As part of the Clinical Continuity and Mentoring Program, MSTP students attend MSTP Grand Rounds, a case-based small group style discussion of a clinical problem and relevant state-of-the-art science given by a fellow MSTP student who is in the second year of the graduate phase. During the clinical continuity experience in the third year of the graduate phase, students develop a 1 page concept proposal in the form of an NIH Specific Aims page outlining a set of experiments to address a disease-based hypothesis.

The final Clinical Continuity experience prior to the student’s return to medical school emphasizes hands-on clinical activities that develop and refine the student’s patient evaluation and management skills.

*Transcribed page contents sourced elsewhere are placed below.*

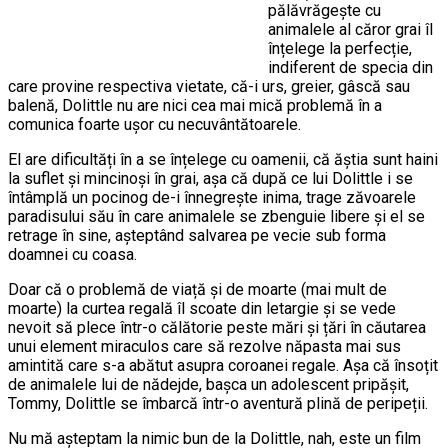
pălăvrăgește cu
animalele al căror grai îl
înțelege la perfecție,
indiferent de specia din
care provine respectiva vietate, că-i urs, greier, gâscă sau
balenă, Dolittle nu are nici cea mai mică problemă în a
comunica foarte ușor cu necuvântătoarele.
El are dificultăți în a se înțelege cu oamenii, că ăștia sunt haini
la suflet și mincinoși în grai, așa că după ce lui Dolittle i se
întâmplă un pocinog de-i înnegrește inima, trage zăvoarele
paradisului său în care animalele se zbenguie libere și el se
retrage în sine, așteptând salvarea pe vecie sub forma
doamnei cu coasa.
Doar că o problemă de viață și de moarte (mai mult de
moarte) la curtea regală îl scoate din letargie și se vede
nevoit să plece într-o călătorie peste mări și țări în căutarea
unui element miraculos care să rezolve năpasta mai sus
amintită care s-a abătut asupra coroanei regale. Așa că însoțit
de animalele lui de nădejde, bașca un adolescent pripășit,
Tommy, Dolittle se îmbarcă într-o aventură plină de peripeții.
Nu mă așteptam la nimic bun de la Dolittle, nah, este un film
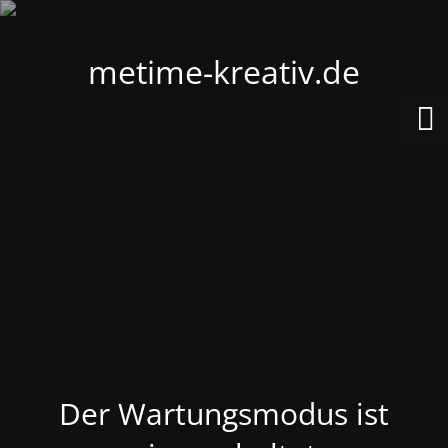
metime-kreativ.de
Der Wartungsmodus ist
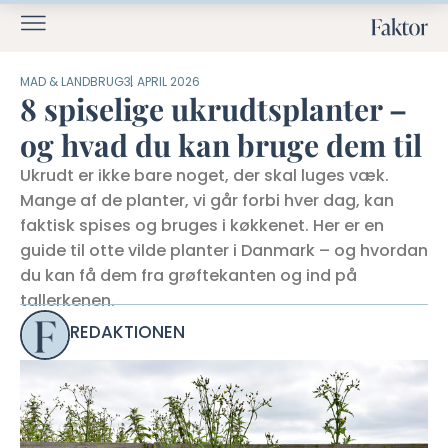
MAD & LANDBRUG
3. APRIL 2026
8 spiselige ukrudtsplanter –
og hvad du kan bruge dem til
Ukrudt er ikke bare noget, der skal luges væk.
Mange af de planter, vi går forbi hver dag, kan
faktisk spises og bruges i køkkenet. Her er en
guide til otte vilde planter i Danmark – og hvordan
du kan få dem fra grøftekanten og ind på
tallerkenen.
REDAKTIONEN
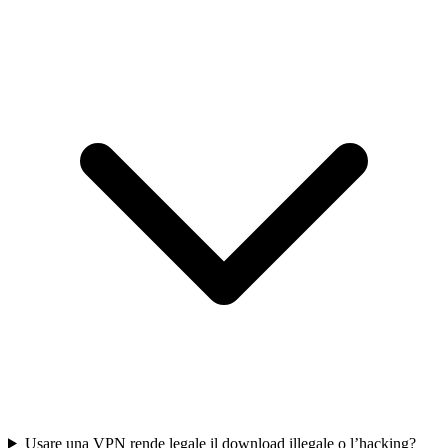
Usare una VPN rende legale il download illegale o l’hacking?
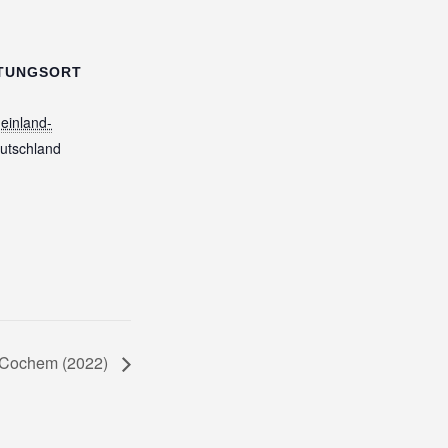
TUNGSORT
einland-
utschland
n Cochem (2022)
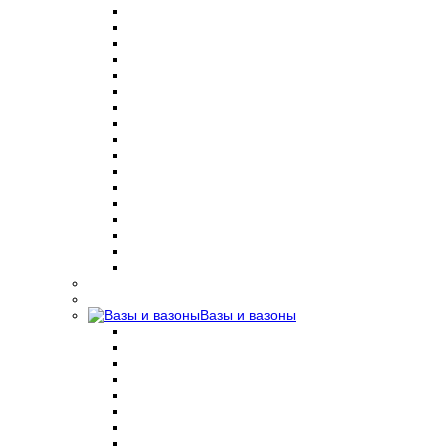
Вазы и вазоны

MSTP students in the final year of the graduate phase also give a Clinical/Basic Science Seminar, which is a formal presentation that bridges an area of basic research with a specific clinical problem. This presentation is scheduled in one of the existing research conferences held regularly by each Clinical Science Department in the Medical School. In addition to encouraging independent thought regarding the future direction of experimentation, the seminar facilitates the transition back to medical school by introducing the student to a specific clinical community and provides an additional opportunity to establish mentoring and networking relationships.

The total time for completion of the graduate phase is 3-4 years.

Years three and four of medical school

MSTP students return to Medical School after successful completion of the PhD and complete required and elective clerkships. Students complete a total of 56 weeks of required clerkships and a minimum of 20 weeks of electives. Clinical clerkships take place at a variety of affiliated partner hospitals and clinics in Minneapolis/St. Paul, including the University of Minnesota Medical Center, University of Minnesota Amplatz Children’s Hospital, the Veterans Affairs Medical Center, Hennepin County Medical Center, and Regions Hospital. These clinical sites provide a rich diversity of clinical training environments.

Opportunities are also available for MSTP students to conduct additional research during the last two years of Medical School. A total of 6 or 12 weeks of electives may be “research for credit”, and additional time for research may be created when the student’s clerkship schedule is developed prior to returning to Medical School.

Students are actively mentored during the residency application and interview process in order to maximize placement in desired residency, fellowship and postdoctoral programs.

The total time for completion of both the MD and PhD is approximately 8 years.